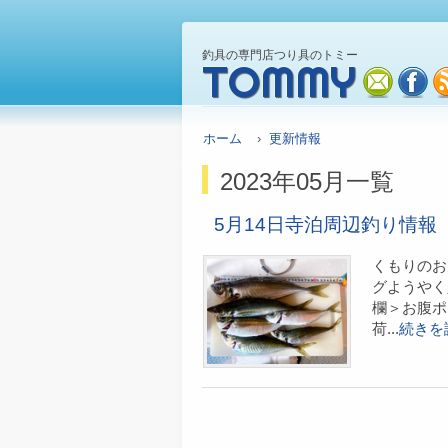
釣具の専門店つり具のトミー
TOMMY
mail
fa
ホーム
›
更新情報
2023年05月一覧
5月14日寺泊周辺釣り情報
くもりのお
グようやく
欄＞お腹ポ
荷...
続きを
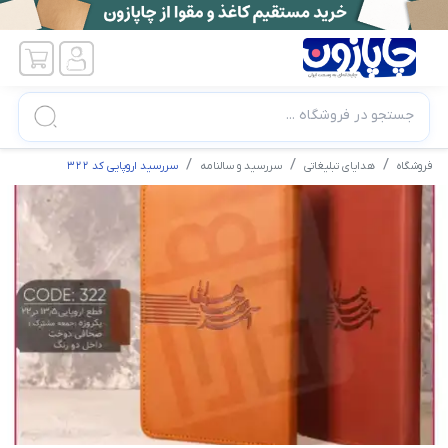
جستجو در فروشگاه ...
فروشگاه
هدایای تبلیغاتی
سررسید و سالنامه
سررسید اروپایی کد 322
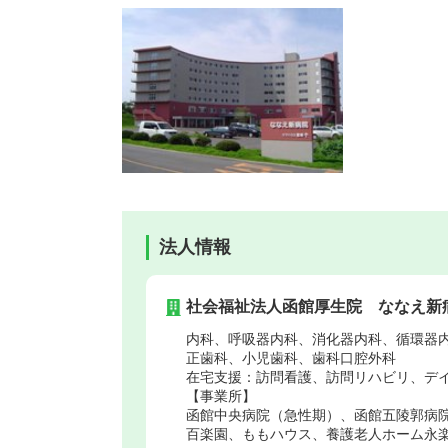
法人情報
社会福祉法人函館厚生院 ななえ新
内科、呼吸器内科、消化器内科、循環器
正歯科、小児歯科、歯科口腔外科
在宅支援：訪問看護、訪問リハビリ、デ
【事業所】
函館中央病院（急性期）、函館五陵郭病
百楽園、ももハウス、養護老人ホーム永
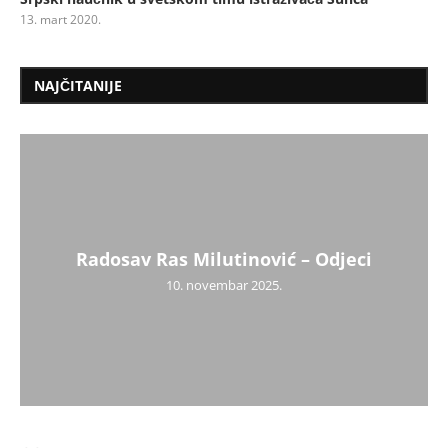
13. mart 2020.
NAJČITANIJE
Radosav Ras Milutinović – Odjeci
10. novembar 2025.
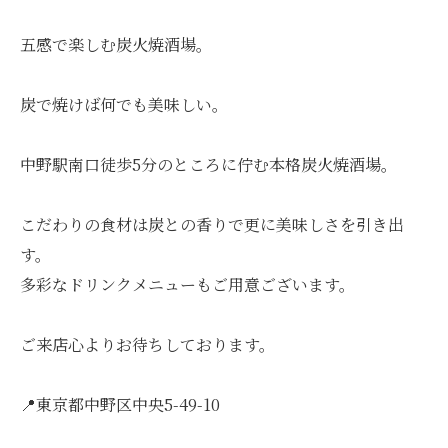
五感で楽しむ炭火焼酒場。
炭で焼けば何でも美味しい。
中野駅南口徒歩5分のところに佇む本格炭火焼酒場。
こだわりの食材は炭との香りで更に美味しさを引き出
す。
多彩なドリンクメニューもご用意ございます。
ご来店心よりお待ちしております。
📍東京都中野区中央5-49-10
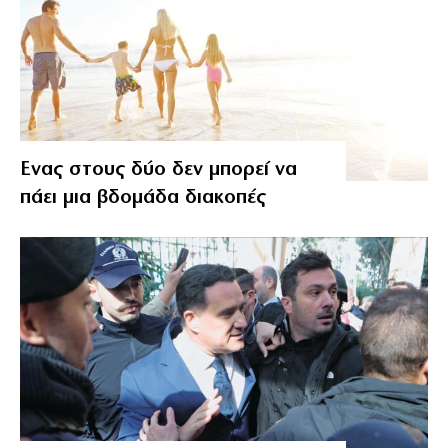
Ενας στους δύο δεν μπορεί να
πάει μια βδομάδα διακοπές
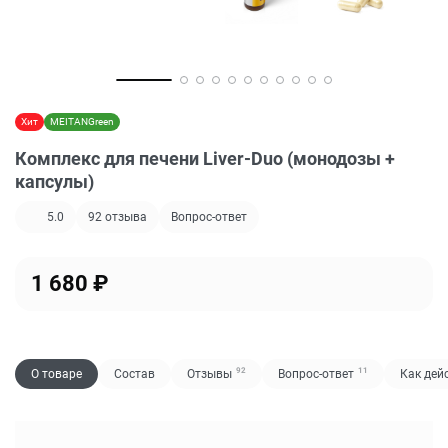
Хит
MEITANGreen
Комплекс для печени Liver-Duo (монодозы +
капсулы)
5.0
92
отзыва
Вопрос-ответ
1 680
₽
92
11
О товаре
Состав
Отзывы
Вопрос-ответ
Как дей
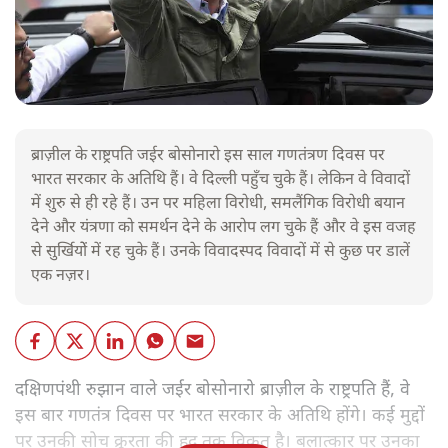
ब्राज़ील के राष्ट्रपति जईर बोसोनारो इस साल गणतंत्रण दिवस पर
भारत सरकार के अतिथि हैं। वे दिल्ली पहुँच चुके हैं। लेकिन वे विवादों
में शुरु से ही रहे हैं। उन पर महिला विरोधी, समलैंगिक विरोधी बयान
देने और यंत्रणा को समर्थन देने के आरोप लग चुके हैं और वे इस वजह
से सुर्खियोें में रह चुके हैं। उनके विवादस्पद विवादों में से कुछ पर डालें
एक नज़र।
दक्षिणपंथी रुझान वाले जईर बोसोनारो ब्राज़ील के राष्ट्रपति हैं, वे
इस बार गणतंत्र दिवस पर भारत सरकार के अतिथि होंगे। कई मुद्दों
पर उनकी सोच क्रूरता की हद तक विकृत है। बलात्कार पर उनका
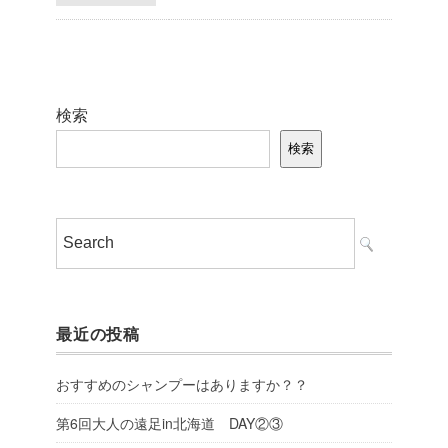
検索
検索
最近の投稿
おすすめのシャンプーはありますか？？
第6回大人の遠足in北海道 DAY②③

==========

■ WORK REQUEST ■
Each entry above needs to be restated without a single word changed; skip the images.

■ TASK ANSWER ■
釣具の専門店つり具のトミー
TOMMY
mail
fa
ホーム
›
更新情報
2023年05月一覧
5月14日寺泊周辺釣り情報
くもりのお
グようやく
欄＞お腹ポ
荷...
続きを
جستجو در فروشگاه ...
فروشگاه
هدایای تبلیغاتی
سررسید و سالنامه
سررسید اروپایی کد 322
法人情報
社会福祉法人函館厚生院 ななえ新
内科、呼吸器内科、消化器内科、循環器
正歯科、小児歯科、歯科口腔外科
在宅支援：訪問看護、訪問リハビリ、デ
【事業所】
函館中央病院（急性期）、函館五陵郭病
百楽園、ももハウス、養護老人ホーム永
13. mart 2020.
NAJČITANIJE
Radosav Ras Milutinović – Odjeci
10. novembar 2025.
五感で楽しむ炭火焼酒場。
炭で焼けば何でも美味しい。
中野駅南口徒歩5分のところに佇む本格炭火焼酒場。
こだわりの食材は炭との香りで更に美味しさを引き出
す。
多彩なドリンクメニューもご用意ございます。
ご来店心よりお待ちしております。
📍東京都中野区中央5-49-10
Ενας στους δύο δεν μπορεί να
πάει μια βδομάδα διακοπές
Хит
MEITANGreen
Комплекс для печени Liver-Duo (монодозы +
капсулы)
5.0
92
отзыва
Вопрос-ответ
1 680
₽
92
11
О товаре
Состав
Отзывы
Вопрос-ответ
Как дей
ब्राज़ील के राष्ट्रपति जईर बोसोनारो इस साल गणतंत्रण दिवस पर
भारत सरकार के अतिथि हैं। वे दिल्ली पहुँच चुके हैं। लेकिन वे विवादों
में शुरु से ही रहे हैं। उन पर महिला विरोधी, समलैंगिक विरोधी बयान
देने और यंत्रणा को समर्थन देने के आरोप लग चुके हैं और वे इस वजह
से सुर्खियोें में रह चुके हैं। उनके विवादस्पद विवादों में से कुछ पर डालें
एक नज़र।
दक्षिणपंथी रुझान वाले जईर बोसोनारो ब्राज़ील के राष्ट्रपति हैं, वे
इस बार गणतंत्र दिवस पर भारत सरकार के अतिथि होंगे। कई मुद्दों
पर उनकी सोच क्रूरता की हद तक विकृत है। बलात्कार पर उनका
検索
検索
最近の投稿
おすすめのシャンプーはありますか？？
第6回大人の遠足in北海道 DAY②③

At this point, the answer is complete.